Rasa girang, tercengang, kaget dan duka bercampur menjadi satu, membuat dia terharu sekali. Sinkang yang disalurkan ke tubuhnya tadi oleh gurunya ternyata membuat dia memiliki tenaga yang hebat, bahkan loncatannya juga sepuluh kali lebih cepat daripada biasa. Ginkang dan lweekang di tubuhnya sekaligus mendapat kemajuan yang amat luar biasa. Ia melesat lagi ke dekat suhunya dan menangis sambil memeluk mayat Sin-jiu Kiam-ong. Sesuai dengan pesan Sin-jiu Kiam-ong yang pernah dinyatakan kepadanya, Keng Hong mengangkat jenasah gurunya itu dan meletakannya ke dalam gubuk kecil tempat gurunya beristirahat.

Kemudian, setelah menangisi mayat itu dan bersembahyang tanpa upacara karena tiada alat, memohon kepada Thian agar dosa-dosa gurunya diperingan hukumannya dan arwah gurunya mendapatkan tempat yang baik, Keng Hong lalu membakar gubuk itu.

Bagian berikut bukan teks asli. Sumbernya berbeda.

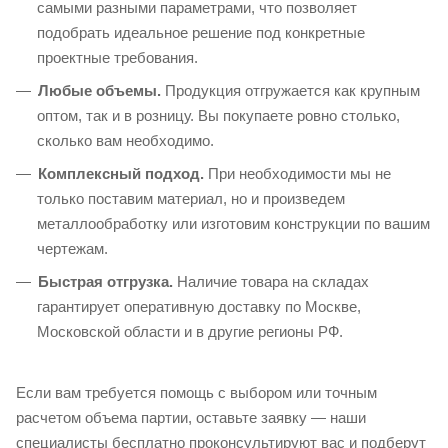
самыми разными параметрами, что позволяет
подобрать идеальное решение под конкретные
проектные требования.
Любые объемы.
Продукция отгружается как крупным
оптом, так и в розницу. Вы покупаете ровно столько,
сколько вам необходимо.
Комплексный подход.
При необходимости мы не
только поставим материал, но и произведем
металлообработку или изготовим конструкции по вашим
чертежам.
Быстрая отгрузка.
Наличие товара на складах
гарантирует оперативную доставку по Москве,
Московской области и в другие регионы РФ.
Если вам требуется помощь с выбором или точным
расчетом объема партии, оставьте заявку — наши
специалисты бесплатно проконсультируют вас и подберут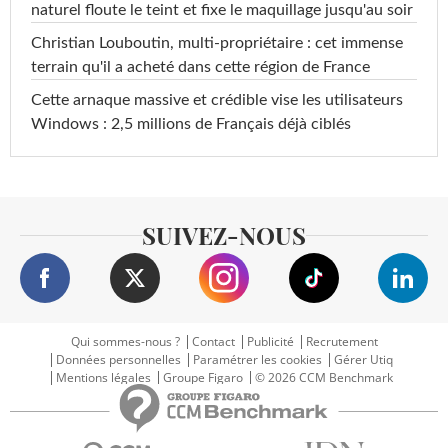
naturel floute le teint et fixe le maquillage jusqu'au soir
Christian Louboutin, multi-propriétaire : cet immense
terrain qu'il a acheté dans cette région de France
Cette arnaque massive et crédible vise les utilisateurs
Windows : 2,5 millions de Français déjà ciblés
SUIVEZ-NOUS
Qui sommes-nous ?
Contact
Publicité
Recrutement
Données personnelles
Paramétrer les cookies
Gérer Utiq
Mentions légales
Groupe Figaro
© 2026 CCM Benchmark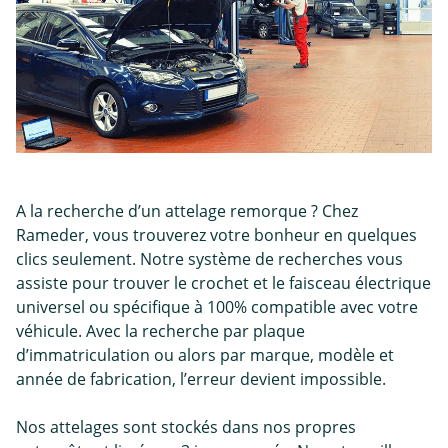
A la recherche d’un attelage remorque ? Chez
Rameder, vous trouverez votre bonheur en quelques
clics seulement. Notre système de recherches vous
assiste pour trouver le crochet et le faisceau électrique
universel ou spécifique à 100% compatible avec votre
véhicule. Avec la recherche par plaque
d’immatriculation ou alors par marque, modèle et
année de fabrication, l’erreur devient impossible.
Nos attelages sont stockés dans nos propres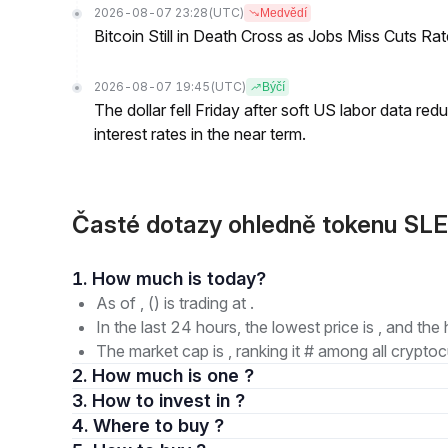
2026-08-07 23:28
(UTC)
Medvědí
Bitcoin Still in Death Cross as Jobs Miss Cuts R
2026-08-07 19:45
(UTC)
Býčí
The dollar fell Friday after soft US labor data re
interest rates in the near term.
Časté dotazy ohledně tokenu SLE
1. How much is today?
As of , () is trading at .
In the last 24 hours, the lowest price is , and the 
The market cap is , ranking it # among all cryptoc
2. How much is one ?
3. How to invest in ?
4. Where to buy ?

Dengan hati penuh keharuan dia menjaga dan memandang api yang berkobar membakar gubuk berikut jenasah Sin-jiu Kiam-ong. Karena dia harus selalu menambah bahan bakar, pembakaran jenasah ini memakan waktu setengah hari lamanya. Kemudian, sesuai pula dengan pesan suhunya, dia mengumpulkan abu jenasah dan pada malam hari itu, disaksikan laksaan bintang yang menghias langit biru, Keng Hong menabur-naburkan abu itu dari puncak batu pedang. Angin bertiup dan membawa abu itu bertebaran ke segenap jurusan, seolah-olah Sin-jiu Kiam-ong benar-benar kini bersatu dengan alam di sekeliling tempat yang dicintanya itu.

Semalam suntuk Keng Hong duduk melamun, selain terkenang kepada suhunya juga memikirkan keadaan dirinya sendiri. Tadinya dia tidak pernah memikirkan keadaan dirinya karena setiap hari seluruh perhatiannya dia curahkan untuk belajar dan berlatih, dan selain itu ada gurunya di sampingnya yang membuat dia tidak merasa kesepian.

Akan tetapi sekarang, setelah Sin-jiu Kiam-ong tidak ada lagi, bahkan tidak ada lagi bekas-bekasnya, dia mulai merasa dan melihat kenyataan bahwa dia sesungguhnya hanya seorang diri saja di dunia ini! Setelah gurunya tidak ada, apa yang akan dilakukan? Kemana dia akan pergi? Apa tujuan hidupnya selanjutnya? Kembali ke kampung halaman? Dia masih ingat akan kampung halamannya, dusun Kwi-bun dimana dia terlahir dan bermain-main sampai usia sepuluh tahun.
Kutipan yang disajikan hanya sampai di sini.